→ **Prompt**: Given the records below, would you repeat exactly the lines that begin at the one containing "Identify the location of Privacy Policy." and end at the one containing "The width and height of the screenshot is (1440, 1600).", inclusive?

→ **Working data**:
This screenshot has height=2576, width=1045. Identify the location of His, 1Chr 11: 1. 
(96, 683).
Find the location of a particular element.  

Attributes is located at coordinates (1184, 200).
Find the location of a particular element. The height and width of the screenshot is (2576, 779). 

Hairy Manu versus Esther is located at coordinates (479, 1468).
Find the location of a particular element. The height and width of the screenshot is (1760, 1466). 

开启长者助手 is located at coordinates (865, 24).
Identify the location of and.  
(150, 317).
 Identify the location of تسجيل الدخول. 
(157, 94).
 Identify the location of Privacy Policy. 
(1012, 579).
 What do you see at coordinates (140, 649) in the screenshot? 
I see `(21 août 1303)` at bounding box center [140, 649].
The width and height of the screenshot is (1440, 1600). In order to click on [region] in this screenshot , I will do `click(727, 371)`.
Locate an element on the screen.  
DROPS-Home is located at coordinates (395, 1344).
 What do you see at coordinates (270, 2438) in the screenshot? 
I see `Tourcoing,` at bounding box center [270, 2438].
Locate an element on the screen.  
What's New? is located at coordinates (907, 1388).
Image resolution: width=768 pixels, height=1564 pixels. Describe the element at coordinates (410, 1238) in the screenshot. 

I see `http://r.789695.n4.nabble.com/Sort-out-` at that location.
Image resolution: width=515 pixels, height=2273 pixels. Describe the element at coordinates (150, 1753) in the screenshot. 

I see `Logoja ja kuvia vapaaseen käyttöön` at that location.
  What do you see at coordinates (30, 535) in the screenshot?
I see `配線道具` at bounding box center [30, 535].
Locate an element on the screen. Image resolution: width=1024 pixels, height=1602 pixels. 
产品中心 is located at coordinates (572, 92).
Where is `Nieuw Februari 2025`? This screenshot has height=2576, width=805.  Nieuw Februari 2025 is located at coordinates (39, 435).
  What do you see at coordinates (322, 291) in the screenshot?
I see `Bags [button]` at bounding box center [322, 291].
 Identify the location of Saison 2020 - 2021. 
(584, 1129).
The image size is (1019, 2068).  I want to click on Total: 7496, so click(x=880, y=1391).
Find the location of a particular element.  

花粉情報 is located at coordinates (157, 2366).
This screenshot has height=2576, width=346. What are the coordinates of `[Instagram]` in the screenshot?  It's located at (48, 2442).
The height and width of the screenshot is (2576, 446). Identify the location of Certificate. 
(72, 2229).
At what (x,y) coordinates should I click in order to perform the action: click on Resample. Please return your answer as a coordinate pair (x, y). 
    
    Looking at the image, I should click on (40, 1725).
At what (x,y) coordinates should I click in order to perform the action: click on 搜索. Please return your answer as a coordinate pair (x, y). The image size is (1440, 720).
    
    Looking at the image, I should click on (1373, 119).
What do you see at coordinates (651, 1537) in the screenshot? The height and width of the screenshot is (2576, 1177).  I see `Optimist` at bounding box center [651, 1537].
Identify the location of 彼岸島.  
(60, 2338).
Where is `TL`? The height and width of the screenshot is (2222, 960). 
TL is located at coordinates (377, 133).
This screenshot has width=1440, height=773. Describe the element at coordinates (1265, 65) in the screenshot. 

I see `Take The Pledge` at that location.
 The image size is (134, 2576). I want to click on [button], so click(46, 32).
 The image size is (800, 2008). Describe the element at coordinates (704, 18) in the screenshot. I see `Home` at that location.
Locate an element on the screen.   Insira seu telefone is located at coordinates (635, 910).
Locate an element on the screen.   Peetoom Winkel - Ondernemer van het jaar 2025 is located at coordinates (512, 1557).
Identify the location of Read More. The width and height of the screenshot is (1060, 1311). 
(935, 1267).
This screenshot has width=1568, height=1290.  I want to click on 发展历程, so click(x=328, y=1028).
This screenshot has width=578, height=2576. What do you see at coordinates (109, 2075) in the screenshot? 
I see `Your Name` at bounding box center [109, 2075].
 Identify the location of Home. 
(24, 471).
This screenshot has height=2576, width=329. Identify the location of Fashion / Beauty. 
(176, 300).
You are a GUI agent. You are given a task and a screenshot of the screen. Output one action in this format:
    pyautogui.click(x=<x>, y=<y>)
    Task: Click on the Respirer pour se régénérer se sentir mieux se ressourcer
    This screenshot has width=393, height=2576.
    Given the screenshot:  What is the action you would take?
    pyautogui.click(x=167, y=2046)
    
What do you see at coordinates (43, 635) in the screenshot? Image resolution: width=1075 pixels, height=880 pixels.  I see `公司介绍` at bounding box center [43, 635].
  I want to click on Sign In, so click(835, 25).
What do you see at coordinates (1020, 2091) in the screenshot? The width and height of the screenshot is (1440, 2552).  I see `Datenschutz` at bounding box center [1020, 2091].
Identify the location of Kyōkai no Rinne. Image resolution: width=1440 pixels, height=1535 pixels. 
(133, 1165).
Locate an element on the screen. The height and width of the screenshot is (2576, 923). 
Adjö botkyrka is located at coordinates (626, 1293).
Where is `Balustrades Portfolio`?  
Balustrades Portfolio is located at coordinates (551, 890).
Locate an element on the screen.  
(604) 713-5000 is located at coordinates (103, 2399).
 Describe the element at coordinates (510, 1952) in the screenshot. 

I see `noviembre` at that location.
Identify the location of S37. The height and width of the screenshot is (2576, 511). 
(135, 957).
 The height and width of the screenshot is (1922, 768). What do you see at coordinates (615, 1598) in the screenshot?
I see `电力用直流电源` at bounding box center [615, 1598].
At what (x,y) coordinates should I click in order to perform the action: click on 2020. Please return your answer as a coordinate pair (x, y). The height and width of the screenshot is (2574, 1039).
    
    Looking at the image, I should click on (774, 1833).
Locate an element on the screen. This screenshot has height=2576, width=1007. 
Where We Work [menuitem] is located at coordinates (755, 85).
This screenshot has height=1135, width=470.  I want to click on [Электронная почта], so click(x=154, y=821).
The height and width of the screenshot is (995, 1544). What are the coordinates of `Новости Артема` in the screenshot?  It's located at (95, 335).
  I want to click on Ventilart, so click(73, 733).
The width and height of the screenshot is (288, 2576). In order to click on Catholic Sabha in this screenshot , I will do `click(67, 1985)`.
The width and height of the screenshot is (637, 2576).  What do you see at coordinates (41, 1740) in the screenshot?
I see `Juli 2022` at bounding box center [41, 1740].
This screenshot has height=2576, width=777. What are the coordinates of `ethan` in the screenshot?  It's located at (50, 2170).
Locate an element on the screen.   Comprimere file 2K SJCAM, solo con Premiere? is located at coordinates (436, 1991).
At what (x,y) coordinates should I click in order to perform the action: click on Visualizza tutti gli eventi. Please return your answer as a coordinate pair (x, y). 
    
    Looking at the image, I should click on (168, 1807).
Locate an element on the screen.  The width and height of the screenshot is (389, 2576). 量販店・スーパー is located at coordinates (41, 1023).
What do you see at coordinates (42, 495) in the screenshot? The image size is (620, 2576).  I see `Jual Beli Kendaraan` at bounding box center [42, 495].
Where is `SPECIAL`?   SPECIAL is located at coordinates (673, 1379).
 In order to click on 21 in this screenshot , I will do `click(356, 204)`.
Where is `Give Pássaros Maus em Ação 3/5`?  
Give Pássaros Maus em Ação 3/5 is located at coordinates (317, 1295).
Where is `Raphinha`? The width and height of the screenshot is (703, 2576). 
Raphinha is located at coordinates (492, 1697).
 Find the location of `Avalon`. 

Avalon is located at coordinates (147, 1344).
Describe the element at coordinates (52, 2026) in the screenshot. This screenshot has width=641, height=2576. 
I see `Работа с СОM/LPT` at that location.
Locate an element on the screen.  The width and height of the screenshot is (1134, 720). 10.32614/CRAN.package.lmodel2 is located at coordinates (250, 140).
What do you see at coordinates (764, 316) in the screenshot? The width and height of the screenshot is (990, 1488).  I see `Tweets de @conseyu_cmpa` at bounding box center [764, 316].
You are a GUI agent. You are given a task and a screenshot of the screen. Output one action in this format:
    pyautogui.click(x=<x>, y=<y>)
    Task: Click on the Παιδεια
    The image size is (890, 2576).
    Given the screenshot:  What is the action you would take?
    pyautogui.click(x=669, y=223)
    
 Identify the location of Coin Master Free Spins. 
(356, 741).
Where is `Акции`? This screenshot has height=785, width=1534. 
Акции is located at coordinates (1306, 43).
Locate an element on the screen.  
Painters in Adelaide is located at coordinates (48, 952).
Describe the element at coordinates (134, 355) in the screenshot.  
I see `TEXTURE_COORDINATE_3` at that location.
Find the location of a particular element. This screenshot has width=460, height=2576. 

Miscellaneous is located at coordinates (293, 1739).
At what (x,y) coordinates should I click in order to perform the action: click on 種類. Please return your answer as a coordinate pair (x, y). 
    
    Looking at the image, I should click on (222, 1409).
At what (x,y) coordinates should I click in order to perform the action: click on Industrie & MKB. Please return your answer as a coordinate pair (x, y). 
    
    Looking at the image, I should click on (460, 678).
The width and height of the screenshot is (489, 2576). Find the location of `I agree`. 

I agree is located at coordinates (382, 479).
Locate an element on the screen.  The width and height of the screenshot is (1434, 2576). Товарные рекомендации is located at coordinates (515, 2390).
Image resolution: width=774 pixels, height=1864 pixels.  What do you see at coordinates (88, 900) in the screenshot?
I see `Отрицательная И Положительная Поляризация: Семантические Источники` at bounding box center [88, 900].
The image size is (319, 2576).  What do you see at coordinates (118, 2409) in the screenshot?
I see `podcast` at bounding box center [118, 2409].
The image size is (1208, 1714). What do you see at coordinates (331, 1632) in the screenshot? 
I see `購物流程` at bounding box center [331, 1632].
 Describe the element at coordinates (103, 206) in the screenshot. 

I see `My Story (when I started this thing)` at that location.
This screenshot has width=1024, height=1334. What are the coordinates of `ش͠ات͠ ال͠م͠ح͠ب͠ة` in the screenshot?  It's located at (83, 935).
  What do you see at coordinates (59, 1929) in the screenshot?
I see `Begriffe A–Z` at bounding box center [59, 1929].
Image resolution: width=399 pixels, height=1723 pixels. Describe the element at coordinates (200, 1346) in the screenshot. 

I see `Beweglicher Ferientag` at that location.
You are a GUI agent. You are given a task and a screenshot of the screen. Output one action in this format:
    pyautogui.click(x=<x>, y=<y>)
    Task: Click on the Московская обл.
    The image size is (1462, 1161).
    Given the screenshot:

→ **The completed task**:
 Identify the location of Privacy Policy. 
(1012, 579).
 What do you see at coordinates (140, 649) in the screenshot? 
I see `(21 août 1303)` at bounding box center [140, 649].
The width and height of the screenshot is (1440, 1600). In order to click on [region] in this screenshot , I will do `click(727, 371)`.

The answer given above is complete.